Petrol depends on how far you are from your workplace and can differ (the petrol price fluctuates frequently)

You should be able to live comfortably on R 20 000 per month, depending on what type of lifestyle you choose. If you prefer shopping in boutiques and eat out at fancy restaurants regularly, it won't be enough. But living conservatively, buying carefully and keeping debt low, it will be enough to make a decent living.
Our family (two kids and us two) lived on R 22 000 per month - we rented, had one car and both the kids went to school, we ate out once a month and went away for the weekend once every two months.
For two people only, it will be substantially worth more.





brophys said:


> Hi,
> I am considering a move to SA. Has any one got any thoughts on cost of living for a couple living a good neighbourhood in JHB and what the breakdown of costs would likely be.
> With car and accomodation paid for is it possible to live well on R20K per month?
> 
> ...


----------



## anirac (Feb 15, 2009)

Security...most places are fitted with burglar bars and alarm systems linked to armed response. The fee depends obviously on your area. We paid R 450 per month for armed response. If you rent, you are likely to have the other security measures especially if you choose to live in a security complex. There are usually electrified fences as well. Adopt one of the dogs at your local SPCA - mostly no charge but added security.


----------



## anirac (Feb 15, 2009)

buditau said:


> Im sorry but i dont quite agree with your pricing in particular private schooling. My sisters school costs R40,000 per term right in JHB. The R5000 sounds more like government schooling fee.
> 
> 
> The food amount you have mentioned, well to me it sounds like you shop at Wholesale food stores..
> ...


No, government school fees are definitely not R 5000 per month. It will obviously depend on which shool you choose but R 40 000 per month for a private school is rediculous.
If you shop at Woolworths, you will obviously pay more per month for food but R 4000 is my food budget for a family of 4 - we eat well.


----------



## buditau (Dec 31, 2008)

anirac said:


> No, government school fees are definitely not R 5000 per month. It will obviously depend on which shool you choose but R 40 000 per month for a private school is rediculous.
> If you shop at Woolworths, you will obviously pay more per month for food but R 4000 is my food budget for a family of 4 - we eat well.
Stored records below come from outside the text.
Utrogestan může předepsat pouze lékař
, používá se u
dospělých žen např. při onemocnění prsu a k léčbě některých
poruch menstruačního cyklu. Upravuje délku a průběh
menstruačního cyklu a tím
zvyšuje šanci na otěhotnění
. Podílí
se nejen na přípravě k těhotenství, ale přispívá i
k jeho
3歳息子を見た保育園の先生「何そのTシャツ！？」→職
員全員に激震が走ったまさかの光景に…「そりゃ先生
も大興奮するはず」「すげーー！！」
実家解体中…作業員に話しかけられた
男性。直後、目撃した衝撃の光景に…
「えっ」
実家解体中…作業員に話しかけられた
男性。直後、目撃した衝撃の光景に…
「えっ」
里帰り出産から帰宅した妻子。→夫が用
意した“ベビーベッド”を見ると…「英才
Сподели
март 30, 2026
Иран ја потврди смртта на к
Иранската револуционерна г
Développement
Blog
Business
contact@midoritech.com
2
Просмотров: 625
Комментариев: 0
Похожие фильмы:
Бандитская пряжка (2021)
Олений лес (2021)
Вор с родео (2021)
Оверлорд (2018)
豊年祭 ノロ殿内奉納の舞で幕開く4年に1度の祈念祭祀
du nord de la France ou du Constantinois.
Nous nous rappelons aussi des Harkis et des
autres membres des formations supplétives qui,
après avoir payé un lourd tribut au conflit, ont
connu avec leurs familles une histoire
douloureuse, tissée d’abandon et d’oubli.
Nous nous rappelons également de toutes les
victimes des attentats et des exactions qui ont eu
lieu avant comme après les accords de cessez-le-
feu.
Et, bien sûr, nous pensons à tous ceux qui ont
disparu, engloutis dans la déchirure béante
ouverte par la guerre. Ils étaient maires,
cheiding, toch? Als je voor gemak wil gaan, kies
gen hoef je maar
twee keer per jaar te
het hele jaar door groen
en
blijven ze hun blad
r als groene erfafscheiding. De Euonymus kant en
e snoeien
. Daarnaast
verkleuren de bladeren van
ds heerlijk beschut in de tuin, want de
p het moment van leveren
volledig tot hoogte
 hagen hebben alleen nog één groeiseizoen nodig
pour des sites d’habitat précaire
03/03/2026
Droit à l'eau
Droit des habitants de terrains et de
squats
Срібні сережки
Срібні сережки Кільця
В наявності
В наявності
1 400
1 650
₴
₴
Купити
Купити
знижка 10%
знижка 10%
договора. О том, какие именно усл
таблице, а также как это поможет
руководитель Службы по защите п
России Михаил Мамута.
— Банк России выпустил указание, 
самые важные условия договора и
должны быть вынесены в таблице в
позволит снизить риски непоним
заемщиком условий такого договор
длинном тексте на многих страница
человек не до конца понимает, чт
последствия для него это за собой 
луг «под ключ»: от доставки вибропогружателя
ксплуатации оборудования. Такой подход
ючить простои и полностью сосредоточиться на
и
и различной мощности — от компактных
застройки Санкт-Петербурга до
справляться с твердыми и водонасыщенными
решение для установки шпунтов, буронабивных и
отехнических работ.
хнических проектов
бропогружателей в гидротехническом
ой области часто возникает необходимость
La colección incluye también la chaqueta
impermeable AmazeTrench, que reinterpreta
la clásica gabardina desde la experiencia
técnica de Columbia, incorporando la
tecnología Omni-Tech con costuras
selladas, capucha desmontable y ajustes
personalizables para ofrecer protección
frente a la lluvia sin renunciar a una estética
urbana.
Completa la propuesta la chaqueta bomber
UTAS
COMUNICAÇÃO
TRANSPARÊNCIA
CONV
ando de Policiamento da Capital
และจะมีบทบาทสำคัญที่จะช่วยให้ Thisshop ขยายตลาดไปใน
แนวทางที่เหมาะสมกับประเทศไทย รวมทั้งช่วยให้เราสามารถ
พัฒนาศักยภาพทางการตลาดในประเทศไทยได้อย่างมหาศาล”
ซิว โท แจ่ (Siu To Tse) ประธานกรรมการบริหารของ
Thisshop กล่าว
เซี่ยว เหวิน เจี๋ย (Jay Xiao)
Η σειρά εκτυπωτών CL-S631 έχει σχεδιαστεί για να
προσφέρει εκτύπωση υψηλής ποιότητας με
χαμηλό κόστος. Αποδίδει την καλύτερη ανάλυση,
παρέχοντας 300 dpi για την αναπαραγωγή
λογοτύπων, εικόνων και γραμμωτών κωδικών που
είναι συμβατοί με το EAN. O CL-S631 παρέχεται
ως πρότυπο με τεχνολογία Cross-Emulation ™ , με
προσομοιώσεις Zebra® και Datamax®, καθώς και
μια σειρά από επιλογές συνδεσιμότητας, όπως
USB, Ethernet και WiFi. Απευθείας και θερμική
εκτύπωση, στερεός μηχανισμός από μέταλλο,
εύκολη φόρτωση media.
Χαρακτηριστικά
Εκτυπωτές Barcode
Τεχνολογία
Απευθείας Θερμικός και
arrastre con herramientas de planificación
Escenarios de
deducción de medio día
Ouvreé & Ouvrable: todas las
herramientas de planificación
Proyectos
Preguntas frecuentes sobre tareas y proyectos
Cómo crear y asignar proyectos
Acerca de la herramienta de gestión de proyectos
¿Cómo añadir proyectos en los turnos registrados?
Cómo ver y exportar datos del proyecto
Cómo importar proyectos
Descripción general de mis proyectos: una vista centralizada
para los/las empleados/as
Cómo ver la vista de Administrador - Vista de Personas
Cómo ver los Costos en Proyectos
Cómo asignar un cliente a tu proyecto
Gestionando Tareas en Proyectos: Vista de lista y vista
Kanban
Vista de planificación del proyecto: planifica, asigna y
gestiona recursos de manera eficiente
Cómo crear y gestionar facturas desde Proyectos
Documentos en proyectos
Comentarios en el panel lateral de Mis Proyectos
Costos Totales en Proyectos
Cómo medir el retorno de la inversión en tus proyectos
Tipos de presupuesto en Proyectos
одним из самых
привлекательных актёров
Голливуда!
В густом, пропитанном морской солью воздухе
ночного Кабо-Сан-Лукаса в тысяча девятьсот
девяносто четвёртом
oops i meant per term....i swear, holy rosary is crazy!..and then st marys at senderwood....oh dear...which city do you live at?..


----------



## brophys (Jan 30, 2009)

Thanks guys school fees are not an issue at this point. Thanks for the rest of the info.


----------



## brophys (Jan 30, 2009)

This is great 20K for 2 with accommodation paid looks like it should be ok then. Thanks for the help.


----------